Chocolate and Gold Coins

Wednesday, November 30, 2005

The Tyranny of the Status Quo

What ever is the situation you happen to be in, there will those in society who will insist on maintaining that system, even if it is obviously flawed. Why is this?

One reason is that many people have learned to adapt to the system, with all of its flaws. People who have managed to do all right in the current system will fight to keep things as they are.

But even people who don’t have any interest in the status quo are reluctant to change things. People are always suspicious of change. They fear it even though most change in the last century has probably been for the good. People are comfortable with things as they are and risk-averse about the prospect of a new society.

These thoughts occurred to me as I was reading some comments the Indian Economy blog and elsewhere justifying a mixed economy for India. It would seem to me that nothing was so obvious as the incompetence of the Indian government, and people would be happy to see it get out of as many areas as possible. This should be especially apparent since the only prosperity India has seen in the last thousand years has come as a direct result of some modest market liberalization. But people fear change. So right now, India has made less progress in transitioning to a market economy than several Eastern European nations.

I am reminded of this when thinking of the U.S. medical system. It is really a strange mixture of market forces, regulation, and de facto socialism.
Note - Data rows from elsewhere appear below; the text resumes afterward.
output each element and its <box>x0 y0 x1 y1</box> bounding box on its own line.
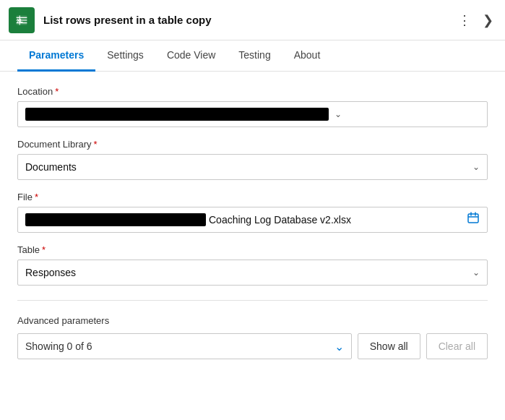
window-title: List rows present in a table copy <box>43 14 455 26</box>
close-button[interactable]: ❯ <box>480 9 496 31</box>
file-field-group: File * Coaching Log Database v2.xlsx <box>17 192 488 233</box>
tab-settings[interactable]: Settings <box>95 40 155 72</box>
top-bar: XL List rows present in a table copy ⋮ ❯ <box>0 0 505 40</box>
tab-about[interactable]: About <box>282 40 332 72</box>
document-library-required: * <box>94 139 98 150</box>
app-icon: XL <box>9 7 35 33</box>
location-field-group: Location * ⌄ <box>17 86 488 127</box>
advanced-parameters-label: Advanced parameters <box>17 315 488 326</box>
show-all-button[interactable]: Show all <box>358 333 420 359</box>
tab-parameters[interactable]: Parameters <box>17 40 95 72</box>
document-library-field-group: Document Library * Documents ⌄ <box>17 139 488 180</box>
top-actions: ⋮ ❯ <box>455 9 496 31</box>
tab-codeview[interactable]: Code View <box>155 40 227 72</box>
file-picker-icon <box>467 212 480 228</box>
close-icon: ❯ <box>483 12 493 28</box>
table-field-group: Table * Responses ⌄ <box>17 244 488 286</box>
svg-text:XL: XL <box>17 17 23 22</box>
table-required: * <box>42 244 46 255</box>
file-required: * <box>35 192 38 202</box>
tabs-bar: Parameters Settings Code View Testing Ab… <box>0 40 505 72</box>
table-value: Responses <box>25 267 467 278</box>
section-divider <box>17 300 488 301</box>
table-chevron-down-icon: ⌄ <box>472 267 480 278</box>
table-label: Table * <box>17 244 488 255</box>
showing-value: Showing 0 of 6 <box>25 340 334 352</box>
showing-dropdown[interactable]: Showing 0 of 6 ⌄ <box>17 333 352 359</box>
table-dropdown[interactable]: Responses ⌄ <box>17 260 488 286</box>
main-content: Location * ⌄ Document Library * Document… <box>0 72 505 419</box>
location-required: * <box>55 86 59 97</box>
document-library-chevron-down-icon: ⌄ <box>472 162 480 172</box>
location-dropdown[interactable]: ⌄ <box>17 101 488 127</box>
more-options-button[interactable]: ⋮ <box>455 9 474 31</box>
clear-all-button[interactable]: Clear all <box>426 333 488 359</box>
advanced-controls: Showing 0 of 6 ⌄ Show all Clear all <box>17 333 488 359</box>
location-label: Location * <box>17 86 488 97</box>
more-icon: ⋮ <box>458 12 471 28</box>
file-value: Coaching Log Database v2.xlsx <box>209 214 461 226</box>
file-label: File * <box>17 192 488 202</box>
file-input[interactable]: Coaching Log Database v2.xlsx <box>17 207 488 233</box>
showing-chevron-down-icon: ⌄ <box>334 340 344 353</box>
document-library-label: Document Library * <box>17 139 488 150</box>
svg-rect-3 <box>468 214 478 223</box>
file-value-redacted <box>25 213 206 226</box>
tab-testing[interactable]: Testing <box>227 40 282 72</box>
location-value-redacted <box>25 108 329 121</box>
advanced-parameters-section: Advanced parameters Showing 0 of 6 ⌄ Sho… <box>17 315 488 359</box>
location-chevron-down-icon: ⌄ <box>334 109 342 119</box>
document-library-value: Documents <box>25 161 467 173</box>
document-library-dropdown[interactable]: Documents ⌄ <box>17 154 488 180</box>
It covers some people and not others. It is extremely expensive but it does provide good care to those lucky enough to have it. No one would have designed such an odd system, but no one seems too intent on really changing it either. The only reason anyone would support the current system is that it is the current system.
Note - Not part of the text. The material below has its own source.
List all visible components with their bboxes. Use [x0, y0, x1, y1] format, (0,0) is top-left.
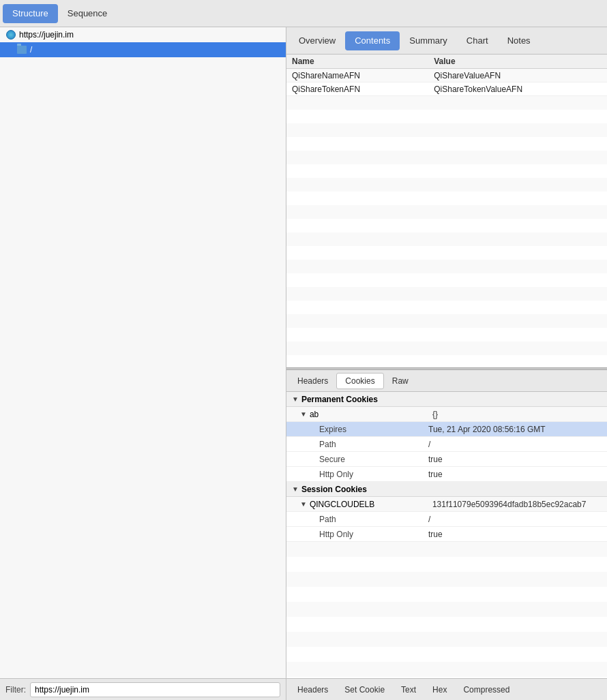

Bureaucracies are essential unchangeable since all of the people who work for a bureaucracy owe their jobs to the status quo. Anyone who was really bothered by the status quo probably became frustrated and left. People with a lot of energy and bright ideas about how to make things better soon figure out that bureaucracy is not the place to be – the market is the place.

We should understand that one of the costs of creating a system is that it will be hard to impossible to ever destroy it if we later discover this system has outlived its usefulness. I read somewhere that the U.S. still had a strategic helium reserve for our blimps until a few years ago, (maybe we still have it).

The free market’s greatest virtue is that it has no tyranny of the status quo. It reinvents itself daily to provide the goods that people want today, not years ago. Old established firms that have been around for ages still have to prove themselves against new ones that have just come into the market a year ago.

But this constant requirement to “prove yourself” applies to people as well as firms. Maybe that is why people aren’t so enthusiastic about the market. They hate to think that they might be poor when their old because their skills have become obsolete. Or maybe they just wish that life would give them the goodies without having to earn them in some way. Whatever the reason, we should back ourselves a little more. I know that when I’m 60, I’ll easily beat any 25-year-old at my game. Luckily for me, I don’t play cricket.

4 Comments:

  • I agree with many of the points you made in the abstract about the tyranny of the Status Quo, but (obviously, as a left-leaner) not your conclusion.

    Is not the status quo where wealth and power is chronically and hereditarily concentrated in a small segment of the population, to take an obvious and inflammatory example, just as tyrannical? At least a democratic government has the advantages of being somewhat responsive through the election process.

    But yes. The current patchwork of private and public in our medical system is a quixotic mess that pleases nobody. All the cost of big gov without the usual big gov level of benefits. But I think the impediment to progress is not so much a fear of change as the kind of complacent "America numba 1" mentality that blinds us to faults in our system.

    By Anonymous Anonymous, at 2:00 PM  

  • Hi Battlepanda
    Welcome to C&GC, I haven't seen you before.

    Indeed, it is true that if you create a system you create incentives to perpetuate in the the political sphere. A good example of this was the hybrid subsidy. These hybrids got to use the HOV lanes (locally in Virginia). This seemed like a nice way to promote clean air and whatever when the HOV lanes were half-empty. Then the hybrids began proliferating like rabbits. Soon the HOV lanes were completely congested. But even as this was happening, the local government still kept giving them the exemption - once you give something, you can never take it back. Well, eventually they took it back but not before things got out of hand.

    Democracy can create constituncies of people who benefit from these subsidies and other considerations. The only way to get rid of them is to cut many of them (or almost all of them) simultaneously so people don't feel picked on.

    By Blogger Michael Higgins, at 4:03 PM  

  • "Who moved my cheese?" The status quo is comfortable. Anything else takes effort above what we're currently doing. I love the status quo. On thursday nights, that means the sofa, warm blankets, and the Apprentice...

    By Blogger muckdog, at 4:51 PM  

  • ------This should be especially apparent since the only prosperity India has seen in the last thousand years has come as a direct result of some modest market liberalization.

    Pardon me, beg to disagree. It should have been "in the last 55-60 years". Then the statement would be accurate.

    As an aside, good luck on your trip! Post something when you can!!